The mean age of onset was 34 years in our study which is lower than the worldwide pooled data of 42 years. The incidence of urinary disturbance and impotence in males was much lower in our study than that reported from Jamaica, Colombia and Japan. In our study, none had retrobulbar neuritis, cerebellar signs or peripheral neuropathy.
The association of HTLV-1 and TSP was first reported by Gessain et al in 1985 in 60% of cases that were seropositive. A more recent Brazilian study showed only 36% seropositivity. The absence of HTLV-1 antibodies in TSP patients led to the term “seronegative spinal spastic paraparesis” (SSP) being coined. Comparison of HTLV-1-associated myelopathy and SSP showed that SSP patients were young (mean age of onset: 27 years) males. Positive family history, increased jaw jerk and deep tendon reflexes in the upper limbs were more common in SSP. Our patients had many features similar to SSP. The comparative features of SSP and the cases in our series are given in [Table - 3].

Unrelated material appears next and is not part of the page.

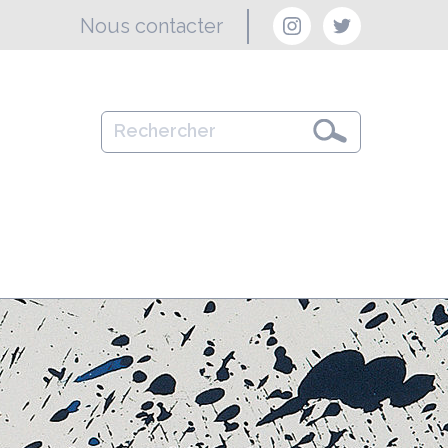
Nous contacter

HTLV-1 infection is associated with a variety of human diseases including adult T-cell leukemia (ATL) and non-neoplastic inflammatory diseases. The latter includes HTLV-1 associated myelopathy / tropical spastic paraparesis (HAM/TSP) and HTLV-1 uveitis (HU) and other diseases with unestablished associations such as arthropathy, pneumopathy, dermatitis and myositis. Seroprevalence of HTLV-1 in relatives of patients of HAM/SP is 29%. It has been suggested that saliva cells, lymphocytes and epithelial cells may potentially participate in the oral transmission of HTLV-1.
TSP has been reported in India earlier., Kerala, a state in south India, had early contacts with Portuguese traders. However, TSP has never been reported from Kerala, unlike Japan where HTLV has been postulated to be brought by Portuguese traders. Many studies could not prove the association of HTLV-1 with TSP in India.,,,,, The mere absence of HTLV-1 antibodies proven by serological methods cannot exclude HTLV-1 infection. There are reports of the detection of HTLV-1 by PCR after being considered seronegative for HTLV-1 on the basis of ELISA and Western blot evaluation. Sequence alignments and comparisons indicated that the HTLV-1 strains from southern India were 99.2% to 100% identical among themselves and 98.7 to 100% identical to the Japanese prototype HTLV-1 ATL. A high prevalence (40%) of HTLV-1 antibodies in wild-caught bonnet monkeys in south India has been reported.
Tropical spastic paraparesis (TSP), a chronic non-compressive myelopathy is present in Kerala, south India. Clinical features are generally similar all over the world with mild differences. HTLV-1 could not be definitely linked etiologically to cases of TSP in our series. HTLV-1 has not been linked to cases of TSP reported from the rest of India. Our cases had many similarities to seronegative SSP. The high prevalence of HTLV-1 in south Indian wild-caught monkeys raises the possibility that HTLV-1 may be endemic in this region. The paucity of HTLV-1 antibody positivity is a striking feature in our series. PCR may identify HTLV-I in seronegative cases. In the absence of PCR, our conclusions are not definite and it constitutes a drawback of this study. The clinical and serology profile raises interesting possibilities of a similar retroviral infection or environmental or dietary factors modifying the immunological response to HTLV-1 to cause the observations in our series. Further research is needed in these areas.